Two internet users indicated on social networks that they had succeeded in obtaining information on the health pass of Prime Minister Jean Castex, reports the daily Liberation. On Twitter, Mathis Hammel, research and development director of Sogeti, a cybersecurity company, notably boasted of having “legally obtained” the QR code. “I won’t do anything with it, call me if you want a helping hand in cybersecurity,” he added.
The vaccination certificate includes the date of birth of the Prime Minister and the vaccine used, in this case two doses of AstraZeneca.
How did Internet users manage to obtain the certificate legally?

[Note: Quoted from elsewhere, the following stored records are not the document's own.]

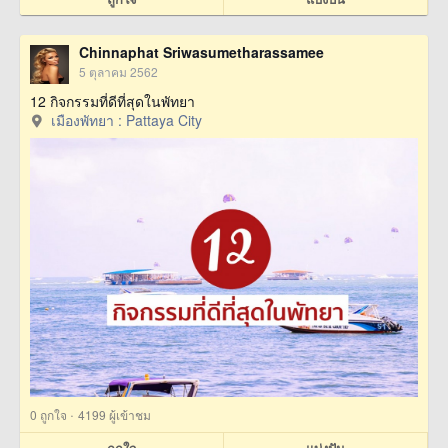
Chinnaphat Sriwasumetharassamee
5 ตุลาคม 2562
12 กิจกรรมที่ดีที่สุดในพัทยา
เมืองพัทยา : Pattaya City
·
0
ถูกใจ
4199 ผู้เข้าชม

The answer can be found in a tweet from developer David Libeau on September 16, in which he reports that a photo, where Jean Castex’s QR code is visible, was taken by a famous photo agency and is circulating on the Internet. “Nice your health pass”, then tweeted the user to the attention of the Prime Minister.
Health pass fraud
According to Liberation, the photo was taken on September 13, during a trip by the head of government to an Ehpad in Clamart (Hauts-de-Seine), on the occasion of the launch of the campaign on the third dose of vaccine . In the photo, we can see in close-up the QR code of Jean Castex which could be scanned by Internet users. The photo would have remained available on the Internet for nearly 48 hours before being withdrawn by the press agency.
“Health passes are leaked in the press every week. This week, I saw that of Jean Castex and I informed their services, but that does not change the problem… ”, commented David Libeau.
Beyond medical secrecy, the disclosure of the Prime Minister’s QR code obviously raises the question of potential fraud. It is possible to integrate the QR codes of people vaccinated into the TousAntiCovid application and to use them since identity control is rarely practiced. Anyone could therefore use Jean Castex’s QR code to go to a public place.
Contacted by us, Matignon did not confirm the information but indicated that if it was the case, the Prime Minister’s services “would take note” of the situation to “avoid any malicious use of the data”.